Kinshasa, 23 juillet 2026 (ACP).- Une diplomatie culturelle plus ambitieuse entre la République démocratique du Congo et l’Egypte a été préconisée, en guise de solution à la faible visibilité réciproque de productions culturelles, à l’occasion de la fête nationale d’Égypte, par le professeur Alphonse Benza, lors d’un échange jeudi avec l’ACP.
« La coopération culturelle entre la RDC et l’Égypte demeure en dessous de son potentiel. Malgré le prestige de la civilisation égyptienne et la richesse culturelle congolaise, les échanges restent limités. La RDC et l’Égypte disposent d’un potentiel de coopération considérable. Si les relations politiques sont solides, la coopération culturelle, scientifique et universitaire reste encore insuffisamment développée », a-t-il déclaré.
« Une diplomatie culturelle plus ambitieuse, soutenue par des partenariats académiques, des échanges artistiques, et des investissements dans le capital humain, permettrait de faire de cette relation un véritable levier de rapprochement entre l’Afrique Centrale et l’Afrique du Nord », a souhaité le professeur.

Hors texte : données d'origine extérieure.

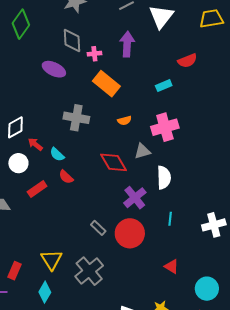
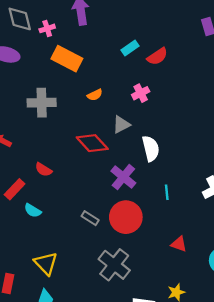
red semicircle: (187, 61) -> (157, 56), moved
pink cross: (165, 127) -> (141, 93), size x0.6
cyan semicircle: (57, 154) -> (33, 211), moved
gray cross: (89, 271) -> (114, 265), moved

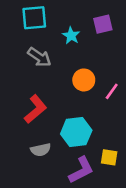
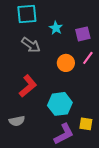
purple square: (103, 24) -> (83, 34), moved
pink line: (112, 91) -> (88, 58), moved
gray semicircle: (41, 150) -> (17, 121), moved

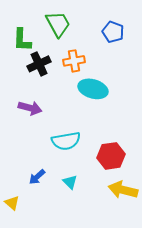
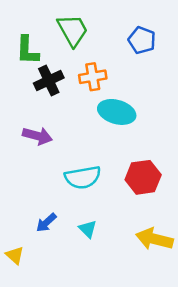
red hexagon: (111, 156) -> (143, 177), moved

Il a indiqué que ceci rappelle à cette occasion que la culture constitue un instrument de diplomatie, de dialogue entre les peuples, et de construction d’un avenir africain fondé sur la solidarité, la connaissance mutuelle et le développement partagé.
A en croire M. Banza, les deux pays doivent créer un programme permanent d’échanges universitaires RDC-Egypte, développer des bourses d’études et les formations conjointes, organiser chaque année des semaines culturelles égypto-congolaises, encourager les partenariats entre les musées, les bibliothèques et les instituts de recherche, promouvoir la coopération dans la numérisation du patrimoine culturel, favoriser les investissements dans les industries culturelles et créatives, et enfin renforcer l’enseignement de l’histoire et des civilisations africaines.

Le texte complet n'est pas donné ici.